Can you talk a bit about the importance of the technologies you’re leveraging in partnership with universities and industries to address the digital divide?
KME: I’ve spent my career at the intersection of academia and industry, and it’s a synergistic relationship. Companies need skilled labor, and schools and universities are in the business of educating the workforce. One of the things companies are recognizing is that we need to support younger and younger students. We can no longer wait until they’re graduating from college or even high school. At SAP, we’ve partnered with Generation Unlimited through the National Science Foundation to standardize some national curricula and create workforce readiness programs that really inform and connect the private sector with future talent. The problem we’re trying to solve is how to create a skilled workforce when skills are changing at a dizzying pace. These programs teach students—with or without digital resources—how to develop critical thinking skills, logical thought processes and decision making, and how to employ creative problem-solving. For example, we can teach students how to code without computer access. When students ask me, “What should I be learning?” I tell them: “Learn how to learn.” Because whatever you learn today will change. We’re also leveraging gamification in partnership with UC Berkeley. There’s a lot of data to show that employees and students are more engaged when they play a game to learn.

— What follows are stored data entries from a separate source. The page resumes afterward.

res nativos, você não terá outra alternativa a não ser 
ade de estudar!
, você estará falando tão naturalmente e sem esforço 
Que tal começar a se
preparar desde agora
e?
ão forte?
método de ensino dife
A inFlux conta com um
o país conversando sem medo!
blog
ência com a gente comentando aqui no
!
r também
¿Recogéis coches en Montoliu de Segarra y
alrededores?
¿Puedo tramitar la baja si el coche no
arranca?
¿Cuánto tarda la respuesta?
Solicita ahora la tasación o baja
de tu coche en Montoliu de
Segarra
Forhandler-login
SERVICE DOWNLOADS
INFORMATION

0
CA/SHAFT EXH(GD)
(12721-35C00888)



Through gaming, we can incentivize students by winning points or challenges. Games have been shown to motivate, excite, and drive optimal learning outcomes. On the college level, we work with the business school HEC Montreal, which developed a business simulation game in which participants manage their virtual company in a competitive market. This allows students to learn business intelligence and gain analytics skills through simulated manufacturing scenarios.

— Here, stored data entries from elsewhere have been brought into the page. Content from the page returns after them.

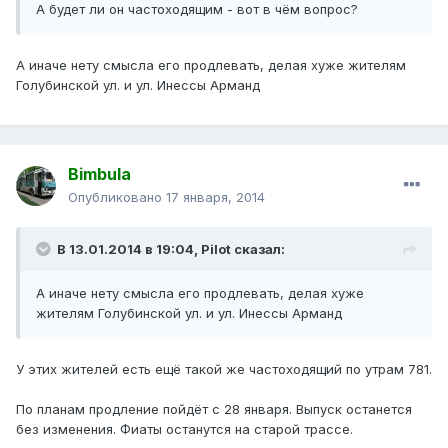
А будет ли он частоходящим - вот в чём вопрос?
А иначе нету смысла его продлевать, делая хуже жителям
Голубинской ул. и ул. Инессы Арманд
Bimbula
Опубликовано
17 января, 2014
В 13.01.2014 в 19:04, Pilot сказал:
А иначе нету смысла его продлевать, делая хуже
жителям Голубинской ул. и ул. Инессы Арманд
У этих жителей есть ещё такой же частоходящий по утрам 781.
По планам продление пойдёт с 28 января. Выпуск останется
без изменения. Фиаты останутся на старой трассе.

What do you think the future of education looks like 10, 20 years from now?
KME: To support students globally—students with different access points—education will become more immersive, more experimental. It will become multimodal and collaborative. We will continue to explore opportunities in artificial intelligence, virtual reality, augmented reality, and gamification—and work to address bias along the way by developing a better pipeline of future talent. I don’t think physical spaces will go away. There’s still no replacement for in-person, human-to-human interaction. I think what is going to change is the way those spaces look. Hopefully we’ll no longer have a classroom with a teacher at the front lecturing students. It will really be about coming together in a creative space where everybody is part of the learning environment—where students, with their diverse backgrounds, also become teachers. There are still so many educational resources in tech, and so much untapped potential. We now have opportunities across the globe, limited only by our time zones.